Déjà plusieurs textes – Depuis le référé violences conjugales de la loi n°2004-439 du 24 mars 2004 dont le dispositif était limité aux couples mariés, la loi n° 2010-769 du 9 juill. 2010 a institué un nouveau dispositif permettant au juge aux affaires familiales de délivrer une ordonnance de protection au bénéfice de la victime de violences exercées au sein du couple, visé aux nouveaux art. 515-9 et s. c. civ.

Cette première version de l’ordonnance de protection permettait la saisine du juge sur requête ou assignation en la forme des référés, aux fins d’ouvrir un débat respectueux du contradictoire, introduisant le contrôle du juge sur les notions de « raisons sérieuses », de « vraisemblance des violences » et du « danger » : « s’il estime, au vu des éléments produits devant lui et contradictoirement débattus, qu’il existe des raisons sérieuses de considérer comme vraisemblables la commission des faits de violences allégués et le danger auquel la victime est exposée ». Ce dispositif a démontré une utilisation croissante mais trop peu effective avec un délai moyen de délivrance de l’ordonnance de 42,4 jours, un taux d’acceptation de 60% et une grande disparité de jurisprudence selon les juridictions.


C’est dans ces conditions que de nouveaux textes ont été pris à la suite du Grenelle des violences conjugales, dont principalement les lois des 28 déc. 2019 et 30 juill. 2020 (réécrivant le dispositif de l’ordonnance de protection afin de répondre à plusieurs préoccupations : un traitement en urgence de la violence au sein du couple afin de mieux protéger la victime, une meilleure articulation de l’action du ministère public pour traiter les faits les plus graves, appréhender certains comportements et éviter la récidive et, enfin, empêcher les rapprochements entre l’auteur et la victime).

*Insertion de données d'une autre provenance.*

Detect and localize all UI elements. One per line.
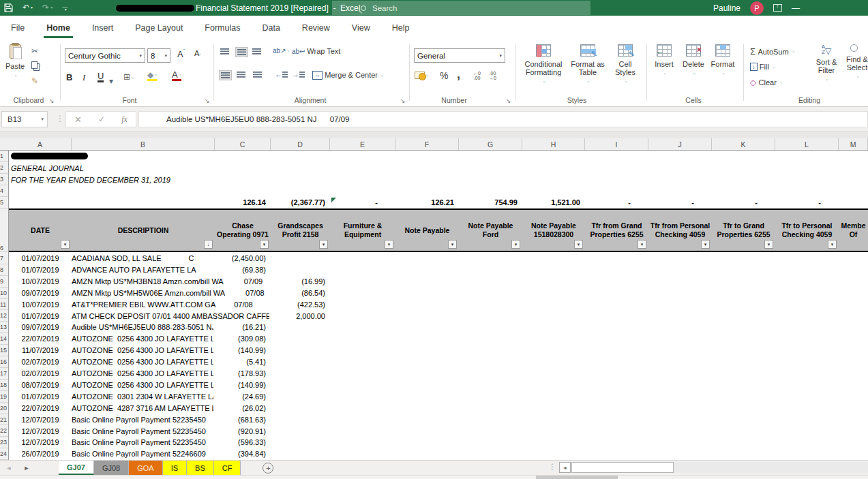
cell-styles-button[interactable]: ✎ Cell Styles▾ [608, 44, 642, 84]
conditional-formatting-button[interactable]: Conditional Formatting▾ [521, 44, 566, 84]
ribbon-display-options-icon[interactable] [773, 4, 782, 12]
paste-button[interactable]: Paste ▾ [3, 44, 27, 78]
row-header-2[interactable]: 2 [0, 162, 8, 174]
cell-amount[interactable]: (140.99) [215, 380, 266, 391]
column-header-C[interactable]: C [215, 138, 271, 150]
increase-decimal-button[interactable]: ←0.00 [473, 71, 481, 80]
cell-date[interactable]: 01/07/2019 [9, 391, 72, 403]
row-header-6[interactable]: 6 [0, 208, 8, 252]
cell-date[interactable]: 01/07/2019 [9, 311, 72, 322]
cell-date[interactable]: 01/07/2019 [9, 264, 72, 276]
ribbon-tab-formulas[interactable]: Formulas [194, 16, 251, 40]
total-cell-D[interactable]: (2,367.77) [271, 197, 325, 208]
total-cell-G[interactable]: 754.99 [459, 197, 518, 208]
filter-button-A[interactable]: ▾ [61, 240, 70, 249]
filter-button-C[interactable]: ▾ [260, 240, 269, 249]
delete-cells-button[interactable]: × Delete▾ [679, 44, 708, 76]
filter-button-E[interactable]: ▾ [385, 240, 393, 249]
row-header-19[interactable]: 19 [0, 391, 8, 403]
cell-date[interactable]: 10/07/2019 [9, 299, 72, 311]
cell-amount[interactable]: 2,000.00 [271, 311, 325, 322]
hscroll-thumb[interactable] [571, 462, 674, 473]
ribbon-tab-file[interactable]: File [0, 16, 35, 40]
row-header-15[interactable]: 15 [0, 345, 8, 356]
ribbon-tab-data[interactable]: Data [251, 16, 290, 40]
formula-input[interactable]: Audible US*MH6EJ5EU0 888-283-5051 NJ 07/… [138, 111, 868, 127]
column-header-I[interactable]: I [585, 138, 648, 150]
cell-description[interactable]: Basic Online Payroll Payment 52235450 [72, 437, 213, 448]
filter-button-B[interactable]: ↓ [204, 240, 213, 249]
row-header-20[interactable]: 20 [0, 403, 8, 414]
alignment-dialog-launcher-icon[interactable]: ↘ [400, 97, 406, 104]
align-left-button[interactable] [219, 70, 232, 80]
decrease-indent-button[interactable]: ← [275, 70, 288, 78]
cell-amount[interactable]: (26.02) [215, 403, 266, 414]
wrap-text-button[interactable]: ab↩ Wrap Text [292, 47, 340, 55]
chevron-down-icon[interactable]: ▾ [109, 76, 113, 86]
filter-button-D[interactable]: ▾ [319, 240, 328, 249]
row-header-13[interactable]: 13 [0, 322, 8, 333]
row-header-9[interactable]: 9 [0, 276, 8, 288]
avatar[interactable]: P [750, 1, 764, 15]
row-header-10[interactable]: 10 [0, 288, 8, 299]
align-right-button[interactable] [253, 72, 262, 78]
sort-filter-button[interactable]: AZ▽ Sort & Filter▾ [811, 44, 842, 82]
cell-date[interactable]: 09/07/2019 [9, 322, 72, 333]
cell-amount[interactable]: (24.69) [215, 391, 266, 403]
cell-date[interactable]: 01/07/2019 [9, 253, 72, 264]
cell-date[interactable]: 08/07/2019 [9, 380, 72, 391]
name-box[interactable]: B13▾ [1, 111, 48, 127]
number-format-select[interactable]: General▾ [414, 48, 505, 63]
sheet-tab-bs[interactable]: BS [187, 461, 214, 475]
customize-qat-button[interactable]: —▾ [62, 5, 68, 12]
confirm-entry-icon[interactable]: ✓ [98, 114, 105, 124]
cell-amount[interactable]: (86.54) [271, 288, 325, 299]
format-painter-button[interactable]: ✎ [31, 76, 38, 86]
column-header-B[interactable]: B [72, 138, 215, 150]
cell-amount[interactable]: (596.33) [215, 437, 266, 448]
cell-date[interactable]: 12/07/2019 [9, 437, 72, 448]
cell-date[interactable]: 12/07/2019 [9, 426, 72, 437]
splitter-dots-icon[interactable]: ⋮ [548, 462, 555, 472]
sheet-tab-gj08[interactable]: GJ08 [94, 461, 129, 475]
filter-button-L[interactable]: ▾ [828, 240, 837, 249]
row-header-5[interactable]: 5 [0, 197, 8, 208]
column-header-A[interactable]: A [9, 138, 72, 150]
cell-description[interactable]: AUTOZONE 0256 4300 JO LAFAYETTE LA [72, 345, 213, 356]
decrease-decimal-button[interactable]: .00→0 [489, 71, 496, 80]
accounting-format-button[interactable]: ▾ [415, 72, 428, 79]
font-dialog-launcher-icon[interactable]: ↘ [205, 97, 210, 104]
cell-description[interactable]: AUTOZONE 0301 2304 W LAFAYETTE LA [72, 391, 213, 403]
find-select-button[interactable]: Find & Select▾ [843, 44, 868, 80]
merge-center-button[interactable]: ↔ Merge & Center ▾ [312, 70, 383, 80]
cut-button[interactable]: ✂ [31, 46, 38, 56]
cell-description[interactable]: AMZN Mktp US*MH5W06E Amzn.com/bill WA 07… [72, 288, 269, 299]
total-cell-K[interactable]: - [712, 197, 758, 208]
column-header-E[interactable]: E [330, 138, 395, 150]
cell-description[interactable]: Basic Online Payroll Payment 52235450 [72, 414, 213, 426]
decrease-font-button[interactable]: Aˇ [194, 49, 201, 57]
cell-description[interactable]: ATM CHECK DEPOSIT 07/01 4400 AMBASSADOR … [72, 311, 269, 322]
cell-description[interactable]: AUTOZONE 0256 4300 JO LAFAYETTE LA [72, 368, 213, 380]
row-header-1[interactable]: 1 [0, 151, 8, 162]
cell-amount[interactable]: (2,450.00) [215, 253, 266, 264]
ribbon-tab-view[interactable]: View [341, 16, 381, 40]
sheet-tab-cf[interactable]: CF [214, 461, 241, 475]
row-header-24[interactable]: 24 [0, 448, 8, 460]
cell-date[interactable]: 22/07/2019 [9, 403, 72, 414]
cell-description[interactable]: ADVANCE AUTO PA LAFAYETTE LA [72, 264, 213, 276]
row-header-7[interactable]: 7 [0, 253, 8, 264]
cell-date[interactable]: 10/07/2019 [9, 276, 72, 288]
total-cell-E[interactable]: - [330, 197, 378, 208]
column-header-G[interactable]: G [459, 138, 522, 150]
clear-button[interactable]: ◇ Clear ▾ [750, 78, 782, 87]
cell-amount[interactable]: (16.99) [271, 276, 325, 288]
row-header-22[interactable]: 22 [0, 426, 8, 437]
cell-date[interactable]: 12/07/2019 [9, 414, 72, 426]
cell-description[interactable]: Audible US*MH6EJ5EU0 888-283-5051 NJ 07/… [72, 322, 213, 333]
sheet-tab-goa[interactable]: GOA [129, 461, 162, 475]
row-header-16[interactable]: 16 [0, 356, 8, 368]
bottom-align-button[interactable] [252, 48, 261, 55]
sheet-nav-right-icon[interactable]: ► [18, 461, 35, 475]
cell-date[interactable]: 02/07/2019 [9, 368, 72, 380]
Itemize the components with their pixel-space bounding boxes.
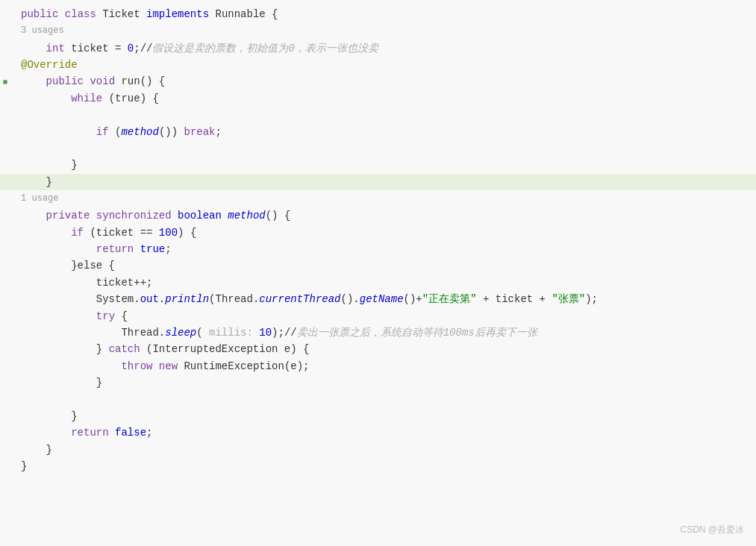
code-content: while (true) {	[15, 90, 159, 107]
token-plain: }	[21, 377, 102, 389]
code-content: }else {	[15, 257, 115, 274]
token-plain	[21, 227, 71, 239]
token-plain: );	[585, 293, 598, 305]
token-plain	[58, 8, 64, 20]
token-plain: }	[21, 159, 78, 171]
token-plain	[21, 310, 96, 322]
code-line: }	[0, 374, 756, 391]
token-plain	[21, 427, 71, 439]
token-plain: }	[21, 410, 78, 422]
token-plain: }	[21, 343, 109, 355]
code-content: }	[15, 374, 102, 391]
token-plain: ()+	[404, 293, 422, 305]
code-content: }	[15, 174, 52, 190]
token-plain: () {	[266, 210, 291, 222]
code-content: }	[15, 442, 52, 458]
code-line: }else {	[0, 257, 756, 274]
code-line: ticket++;	[0, 274, 756, 291]
code-content	[15, 140, 27, 157]
code-content	[15, 107, 27, 123]
code-content: private synchronized boolean method() {	[15, 207, 290, 224]
token-plain: + ticket +	[477, 293, 552, 305]
token-kw: synchronized	[96, 210, 172, 222]
code-line: } catch (InterruptedException e) {	[0, 341, 756, 357]
token-plain: Ticket	[96, 8, 146, 20]
token-kw: void	[90, 75, 115, 87]
token-kw: if	[96, 126, 109, 138]
code-content: }	[15, 157, 78, 173]
token-number: 10	[259, 327, 272, 339]
token-number: 0	[128, 43, 134, 54]
usage-hint: 3 usages	[0, 22, 756, 40]
token-comment: 卖出一张票之后，系统自动等待100ms后再卖下一张	[297, 327, 537, 339]
token-plain: (ticket ==	[84, 227, 159, 239]
code-line	[0, 140, 756, 157]
usage-hint: 1 usage	[0, 190, 756, 207]
token-kw-blue: true	[140, 243, 166, 255]
token-kw: class	[65, 8, 96, 20]
token-plain	[21, 43, 46, 54]
code-content: public void run() {	[15, 73, 165, 90]
token-kw: try	[96, 310, 115, 322]
code-line: @Override	[0, 57, 756, 73]
token-kw: while	[71, 92, 102, 104]
code-line: }	[0, 408, 756, 424]
token-plain: (	[196, 327, 209, 339]
token-plain: }else {	[21, 260, 115, 272]
token-method: method	[228, 210, 265, 222]
code-line: private synchronized boolean method() {	[0, 207, 756, 224]
token-plain: );//	[272, 327, 297, 339]
token-plain	[21, 210, 46, 222]
token-kw: return	[96, 243, 134, 255]
code-content: ticket++;	[15, 274, 152, 291]
code-line	[0, 107, 756, 123]
code-line: int ticket = 0;//假设这是卖的票数，初始值为0，表示一张也没卖	[0, 40, 756, 57]
code-editor: public class Ticket implements Runnable …	[0, 0, 756, 546]
code-content: public class Ticket implements Runnable …	[15, 6, 278, 22]
token-plain	[109, 427, 115, 439]
code-line: while (true) {	[0, 90, 756, 107]
token-kw: throw	[121, 360, 152, 372]
token-kw: if	[71, 227, 84, 239]
token-kw: public	[21, 8, 58, 20]
code-line: public class Ticket implements Runnable …	[0, 6, 756, 22]
token-plain	[21, 360, 121, 372]
code-content: return true;	[15, 241, 172, 257]
code-line: if (ticket == 100) {	[0, 225, 756, 241]
token-out-kw: out	[140, 293, 159, 305]
token-plain: ;	[165, 243, 171, 255]
token-plain: }	[21, 176, 52, 188]
token-kw: return	[71, 427, 108, 439]
token-plain	[21, 243, 96, 255]
token-method: method	[121, 126, 158, 138]
token-plain	[21, 126, 96, 138]
code-content: }	[15, 408, 78, 424]
token-plain: Runnable {	[209, 8, 278, 20]
code-line: Thread.sleep( millis: 10);//卖出一张票之后，系统自动…	[0, 324, 756, 341]
code-line: }	[0, 174, 756, 190]
token-plain: ticket++;	[21, 277, 152, 289]
code-line	[0, 392, 756, 408]
token-kw-blue: implements	[146, 8, 209, 20]
code-content	[15, 392, 27, 408]
token-method: getName	[360, 293, 404, 305]
gutter-marker	[3, 73, 12, 90]
code-line: return false;	[0, 424, 756, 441]
token-plain: (true) {	[102, 92, 159, 104]
token-plain: ())	[159, 126, 184, 138]
code-line: public void run() {	[0, 73, 756, 90]
token-plain: ;	[146, 427, 152, 439]
token-plain: (	[109, 126, 122, 138]
token-kw: int	[46, 43, 65, 54]
token-plain	[172, 210, 178, 222]
code-line: }	[0, 442, 756, 458]
token-plain: }	[21, 460, 27, 472]
token-plain: .	[159, 293, 165, 305]
code-content: Thread.sleep( millis: 10);//卖出一张票之后，系统自动…	[15, 324, 537, 341]
token-number: 100	[159, 227, 178, 239]
token-string-zh: "张票"	[552, 293, 585, 305]
code-line: if (method()) break;	[0, 124, 756, 140]
watermark: CSDN @吾爱冰	[680, 523, 744, 537]
token-plain: RuntimeException(e);	[178, 360, 309, 372]
token-kw: private	[46, 210, 90, 222]
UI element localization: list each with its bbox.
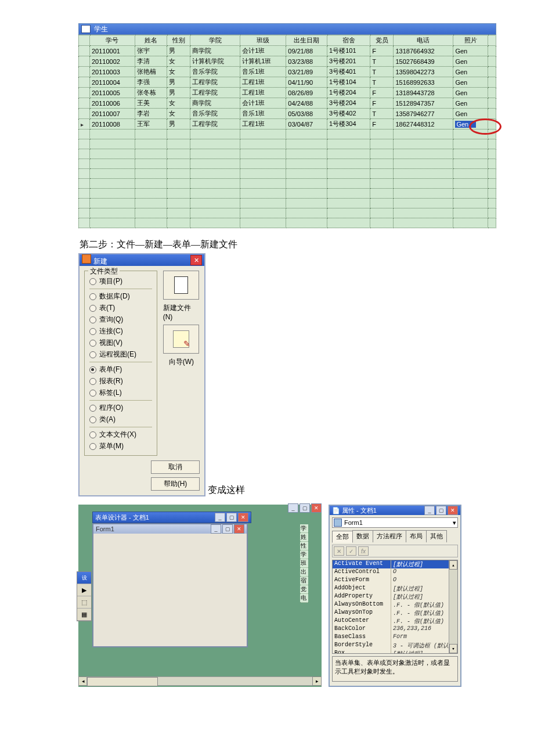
table-cell[interactable]: 1号楼204 bbox=[327, 88, 370, 98]
table-cell[interactable]: 音乐学院 bbox=[190, 67, 240, 77]
table-cell[interactable]: 1号楼304 bbox=[327, 119, 370, 129]
table-cell[interactable]: Gen bbox=[453, 88, 488, 98]
property-value[interactable]: 3 - 可调边框 (默认) bbox=[391, 642, 457, 650]
table-cell[interactable]: 女 bbox=[167, 109, 190, 119]
designer-titlebar[interactable]: 表单设计器 - 文档1 _ ▢ ✕ bbox=[92, 512, 251, 523]
table-cell[interactable]: F bbox=[370, 46, 394, 56]
wizard-button[interactable] bbox=[163, 325, 199, 354]
table-cell[interactable]: 男 bbox=[167, 46, 190, 56]
fx-button[interactable]: fx bbox=[358, 546, 369, 556]
file-type-option[interactable]: 报表(R) bbox=[89, 376, 152, 386]
table-cell[interactable]: 03/04/87 bbox=[286, 119, 327, 129]
file-type-option[interactable]: 数据库(D) bbox=[89, 291, 152, 301]
table-cell[interactable]: 女 bbox=[167, 67, 190, 77]
table-cell[interactable]: 03/21/89 bbox=[286, 67, 327, 77]
help-button[interactable]: 帮助(H) bbox=[151, 477, 200, 491]
table-cell[interactable]: 计算机学院 bbox=[190, 56, 240, 67]
tab-4[interactable]: 其他 bbox=[426, 530, 447, 542]
table-cell[interactable]: 音乐1班 bbox=[240, 109, 286, 119]
property-value[interactable]: [默认过程] bbox=[391, 650, 457, 654]
form-canvas[interactable]: Form1 _ ▢ ✕ bbox=[92, 523, 248, 647]
cancel-edit-button[interactable]: ✕ bbox=[334, 546, 344, 556]
table-cell[interactable]: 05/03/88 bbox=[286, 109, 327, 119]
column-header[interactable]: 性别 bbox=[167, 35, 190, 46]
table-cell[interactable]: 工程学院 bbox=[190, 77, 240, 88]
property-row[interactable]: ActiveFormO bbox=[333, 577, 457, 585]
property-row[interactable]: AlwaysOnBottom.F. - 假(默认值) bbox=[333, 601, 457, 609]
table-cell[interactable]: F bbox=[370, 119, 394, 129]
table-cell[interactable]: 商学院 bbox=[190, 98, 240, 109]
horizontal-scrollbar[interactable] bbox=[86, 676, 313, 686]
table-cell[interactable]: 20110005 bbox=[90, 88, 135, 98]
table-cell[interactable]: Gen bbox=[453, 46, 488, 56]
table-row[interactable]: 20110005张冬栋男工程学院工程1班08/26/891号楼204F13189… bbox=[79, 88, 496, 98]
table-cell[interactable]: Gen bbox=[453, 109, 488, 119]
table-cell[interactable]: 20110001 bbox=[90, 46, 135, 56]
minimize-icon[interactable]: _ bbox=[424, 506, 435, 515]
property-value[interactable]: 236,233,216 bbox=[391, 625, 457, 633]
cancel-button[interactable]: 取消 bbox=[151, 460, 200, 474]
close-icon[interactable]: ✕ bbox=[238, 513, 248, 522]
table-cell[interactable]: 工程1班 bbox=[240, 88, 286, 98]
object-combo[interactable]: Form1 ▾ bbox=[332, 517, 458, 528]
table-cell[interactable]: Gen bbox=[453, 77, 488, 88]
file-type-option[interactable]: 表单(F) bbox=[89, 365, 152, 375]
file-type-option[interactable]: 类(A) bbox=[89, 415, 152, 424]
property-value[interactable]: O bbox=[391, 568, 457, 577]
table-cell[interactable]: 音乐1班 bbox=[240, 67, 286, 77]
table-cell[interactable]: 20110002 bbox=[90, 56, 135, 67]
column-header[interactable]: 电话 bbox=[394, 35, 453, 46]
table-cell[interactable]: 13189443728 bbox=[394, 88, 453, 98]
table-cell[interactable]: 3号楼402 bbox=[327, 109, 370, 119]
maximize-icon[interactable]: ▢ bbox=[300, 503, 310, 513]
minimize-icon[interactable]: _ bbox=[215, 513, 225, 522]
table-cell[interactable]: 男 bbox=[167, 119, 190, 129]
property-row[interactable]: Box[默认过程] bbox=[333, 650, 457, 654]
table-cell[interactable]: 李强 bbox=[135, 77, 167, 88]
column-header[interactable]: 照片 bbox=[453, 35, 488, 46]
table-cell[interactable]: 3号楼201 bbox=[327, 56, 370, 67]
property-row[interactable]: AlwaysOnTop.F. - 假(默认值) bbox=[333, 609, 457, 617]
table-cell[interactable]: Gen bbox=[453, 119, 488, 129]
file-type-option[interactable]: 文本文件(X) bbox=[89, 430, 152, 440]
table-cell[interactable]: Gen bbox=[453, 67, 488, 77]
table-cell[interactable]: 15128947357 bbox=[394, 98, 453, 109]
table-cell[interactable]: 工程1班 bbox=[240, 77, 286, 88]
table-cell[interactable]: 张宇 bbox=[135, 46, 167, 56]
table-cell[interactable]: 王美 bbox=[135, 98, 167, 109]
property-value[interactable]: .F. - 假(默认值) bbox=[391, 609, 457, 617]
table-cell[interactable]: 20110008 bbox=[90, 119, 135, 129]
table-cell[interactable]: 女 bbox=[167, 56, 190, 67]
table-cell[interactable]: 工程学院 bbox=[190, 88, 240, 98]
table-cell[interactable]: Gen bbox=[453, 56, 488, 67]
toolbox[interactable]: 设 ▶ ⬚ ▦ bbox=[77, 571, 92, 621]
tab-1[interactable]: 数据 bbox=[352, 530, 373, 542]
scroll-right-button[interactable]: ▸ bbox=[312, 676, 322, 686]
table-row[interactable]: 20110006王美女商学院会计1班04/24/883号楼204F1512894… bbox=[79, 98, 496, 109]
property-row[interactable]: BaseClassForm bbox=[333, 633, 457, 642]
close-icon[interactable]: ✕ bbox=[234, 524, 244, 534]
new-file-button[interactable] bbox=[163, 271, 199, 300]
property-value[interactable]: .F. - 假(默认值) bbox=[391, 617, 457, 625]
file-type-option[interactable]: 查询(Q) bbox=[89, 315, 152, 325]
property-row[interactable]: Activate Event[默认过程] bbox=[333, 560, 457, 568]
column-header[interactable]: 党员 bbox=[370, 35, 394, 46]
form-grid-surface[interactable] bbox=[93, 534, 247, 646]
table-cell[interactable]: 李清 bbox=[135, 56, 167, 67]
table-cell[interactable]: 13598042273 bbox=[394, 67, 453, 77]
table-window-titlebar[interactable]: 学生 bbox=[78, 23, 496, 35]
property-row[interactable]: BorderStyle3 - 可调边框 (默认) bbox=[333, 642, 457, 650]
accept-edit-button[interactable]: ✓ bbox=[346, 546, 356, 556]
toolbox-item[interactable]: ▶ bbox=[77, 584, 91, 596]
column-header[interactable]: 宿舍 bbox=[327, 35, 370, 46]
table-row[interactable]: 20110001张宇男商学院会计1班09/21/881号楼101F1318766… bbox=[79, 46, 496, 56]
properties-titlebar[interactable]: 📄 属性 - 文档1 _ ▢ ✕ bbox=[330, 506, 460, 515]
table-cell[interactable]: 09/21/88 bbox=[286, 46, 327, 56]
table-cell[interactable]: 20110003 bbox=[90, 67, 135, 77]
table-cell[interactable]: Gen bbox=[453, 98, 488, 109]
table-row[interactable]: 20110004李强男工程学院工程1班04/11/901号楼104T151689… bbox=[79, 77, 496, 88]
table-cell[interactable]: 1号楼104 bbox=[327, 77, 370, 88]
table-cell[interactable]: 08/26/89 bbox=[286, 88, 327, 98]
table-row[interactable]: 20110008王军男工程学院工程1班03/04/871号楼304F186274… bbox=[79, 119, 496, 129]
property-value[interactable]: [默认过程] bbox=[391, 593, 457, 601]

La saisine du juge aux affaires familiales s’effectue désormais par requête, contenant un exposé sommaire des motifs et des pièces justificatives, au vu de laquelle le juge rend sans délai une ordonnance fixant la date d’audience, à signifier au défendeur dasn les deux jours de sa délivrance, la décision de protection ou de rejet devant elle-même être rendue dans un délai de six jours à compter de cette ordonnance, dans le respect du principe du contradictoire et des droits de la défense.
 
Des législations étrangères dont on peut encore s’inspirer – Si cette volonté de célérité est extrêmement louable, il continue d’exister un certain nombre de difficultés d’articulation de la procédure et de fond permettant de penser que le dispositif n’est que transitoire et qu’il doit encore être amélioré.
Il est à ce titre particulièrement intéressant de considérer les législations d’autres pays aux fins de s’inspirer d’autres modes de traitement des violences conjugales :


Exemples :

L’Espagne a mis en place une législation destinée à apporter une réponse immédiate et massive aux faits de violences conjugales en créant des tribunaux spécialisés ouverts 24h/24 et 7J/7, les textes, genrés, préjoyant, d’une part, que seules les femmes sont protégées contre un conjoint ou un ex, sans critère de cohabitation, bénéficiant de la faculté d’obtenir une ordonnance de protection provisoire par précaution s’il existe un risque objectif pour la vie ou l’intégrité physique, sexuelle ou morale. Il faut démontrer des faits constitutifs de violences conjugales, un risque objectif pour la victime ou le non-respect d’une mesure de protection à caractère pénal.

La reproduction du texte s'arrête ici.